The sannyasins’ response to Wild Wild Country can be found on their social networks and in the foundation’s digital newspaper, The Osho Times: their leader did nothing wrong. He was, they say, a victim of Sheela’s machinations and a conspiracy by the US government, which saw the cult as a threat to its conservative values.

A meditation session run by the Osho Foundation in Guadarrama, Madrid.
A meditation session run by the Osho Foundation in Guadarrama, Madrid. VÍCTOR SAINZ

Ana María Ramírez, a dentist in Tarragona, is one of Spain’s sannyasins. Her brother bought a camper van in the mid-seventies and traveled overland to India with his girlfriend. While in India, he came across Bhagwan Rajneesh and returned from Poona a changed man. Ana María, then just 16, fell under his influence and is now the head of an Osho information center. She believes that Wild Wild Country has been of more interest to journalists than to the population at large. Ramírez adds that while the documentary helps us to understand the corrupting effect of power on Sheela, it fails to enlighten us about Osho himself.

The Osho information center in Barclona is run by María Crespo, whose sannyasin name is Chiyono. Crespo is a New Age therapist, working with family constellations and a diet, exercise and massage-based approach to medicine known as naturopathy. Not long after her 20th birthday she became a sannyasin, influenced by a group of friends who had made the pilgrimage to Poona and Oregon. According to Crespo, the documentary has little relevance anymore, given the proliferation of similar movements.

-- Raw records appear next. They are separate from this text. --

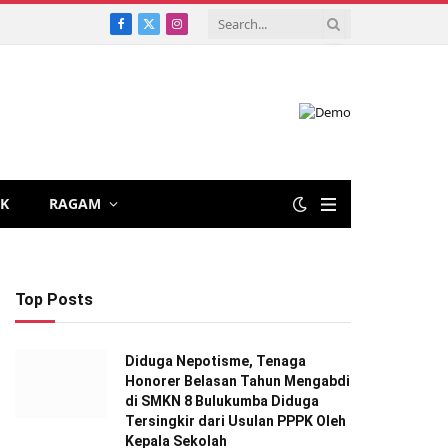
Facebook
X
Instagram
(Twitter)
IK
RAGAM
Top Posts
Diduga Nepotisme, Tenaga
Honorer Belasan Tahun Mengabdi
di SMKN 8 Bulukumba Diduga
Tersingkir dari Usulan PPPK Oleh
Kepala Sekolah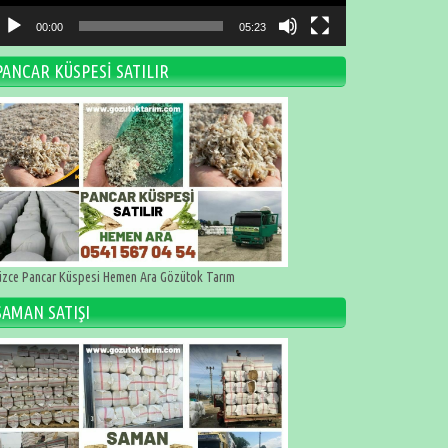
00:00
05:23
PANCAR KÜSPESİ SATILIR
zce Pancar Küspesi Hemen Ara Gözütok Tarım
SAMAN SATIŞI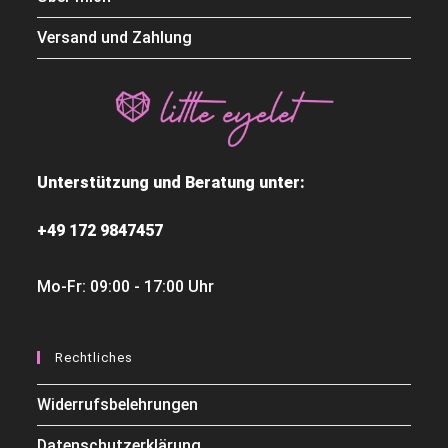
Versand und Zahlung
Unterstützung und Beratung unter:
+49 172 9847457
Mo-Fr: 09:00 - 17:00 Uhr
Rechtliches
Widerrufsbelehrungen
Datenschutzerklärung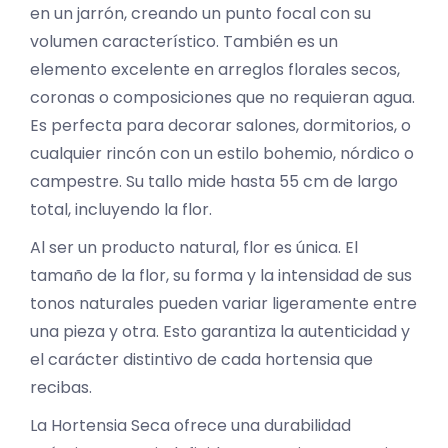
en un jarrón, creando un punto focal con su
volumen característico. También es un
elemento excelente en arreglos florales secos,
coronas o composiciones que no requieran agua.
Es perfecta para decorar salones, dormitorios, o
cualquier rincón con un estilo bohemio, nórdico o
campestre. Su tallo mide hasta 55 cm de largo
total, incluyendo la flor.
Al ser un producto natural, flor es única. El
tamaño de la flor, su forma y la intensidad de sus
tonos naturales pueden variar ligeramente entre
una pieza y otra. Esto garantiza la autenticidad y
el carácter distintivo de cada hortensia que
recibas.
La Hortensia Seca ofrece una durabilidad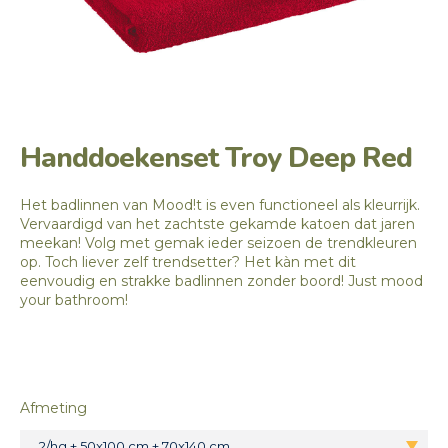
Handdoekenset Troy Deep Red
Het badlinnen van Mood!t is even functioneel als kleurrijk.
Vervaardigd van het zachtste gekamde katoen dat jaren
meekan! Volg met gemak ieder seizoen de trendkleuren
op. Toch liever zelf trendsetter? Het kàn met dit
eenvoudig en strakke badlinnen zonder boord! Just mood
your bathroom!
Afmeting
2/hg + 50x100 cm + 70x140 cm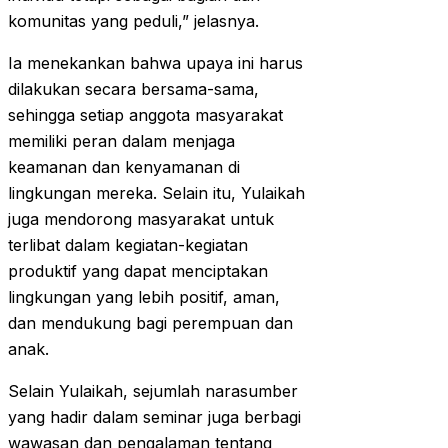
komunitas yang peduli,” jelasnya.
Ia menekankan bahwa upaya ini harus
dilakukan secara bersama-sama,
sehingga setiap anggota masyarakat
memiliki peran dalam menjaga
keamanan dan kenyamanan di
lingkungan mereka. Selain itu, Yulaikah
juga mendorong masyarakat untuk
terlibat dalam kegiatan-kegiatan
produktif yang dapat menciptakan
lingkungan yang lebih positif, aman,
dan mendukung bagi perempuan dan
anak.
Selain Yulaikah, sejumlah narasumber
yang hadir dalam seminar juga berbagi
wawasan dan pengalaman tentang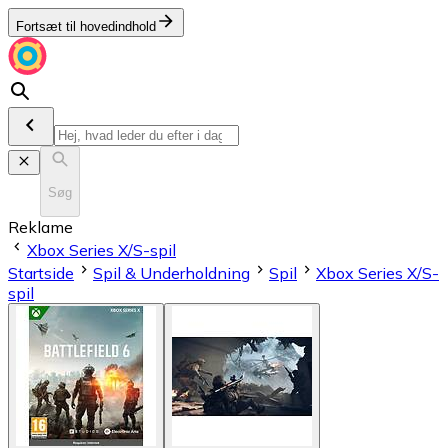
Fortsæt til hovedindhold
Søg
Reklame
Xbox Series X/S-spil
Startside
Spil & Underholdning
Spil
Xbox Series X/S-
spil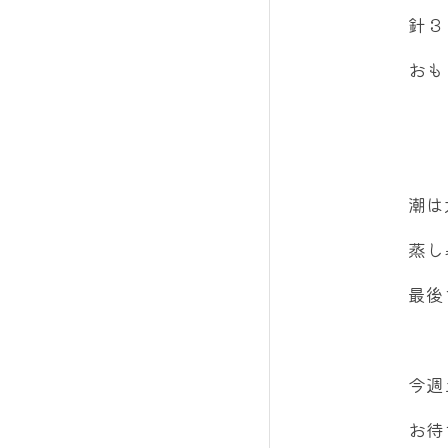
針３
おも
潮は
蒸し
最後
今週
お待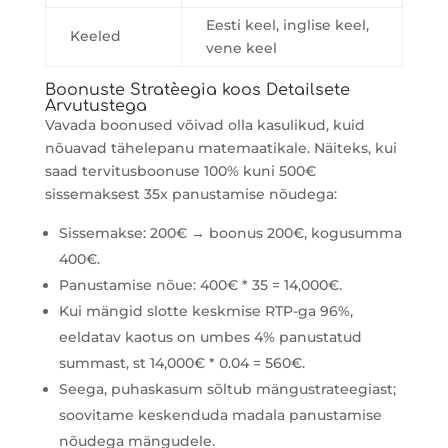
Eesti keel, inglise keel,
Keeled
vene keel
Boonuste Stratèegia koos Detailsete
Arvutustega
Vavada boonused võivad olla kasulikud, kuid
nõuavad tähelepanu matemaatikale. Näiteks, kui
saad tervitusboonuse 100% kuni 500€
sissemaksest 35x panustamise nõudega:
Sissemakse: 200€ → boonus 200€, kogusumma
400€.
Panustamise nõue: 400€ * 35 = 14,000€.
Kui mängid slotte keskmise RTP-ga 96%,
eeldatav kaotus on umbes 4% panustatud
summast, st 14,000€ * 0.04 = 560€.
Seega, puhaskasum sõltub mängustrateegiast;
soovitame keskenduda madala panustamise
nõudega mängudele.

Crespo admits that Osho was a controversial figure but insists that the free love angle has been exaggerated. As far as Sheela’s conference in May in Barcelona’s Contemporary Cultural Center (CCCB) is concerned, she didn’t attend as she prefers to remain aloof from the goings-on in Oregon.

Francis Sendín, another sannyasin, runs an organic food store in Palma de Mallorca. He is convinced that the documentary is one of Sheela’s strategies to clean up her image, hence the CCCB conference. “She’s unlikely to be doing it for money,” he says. “They claim she took $70 million.”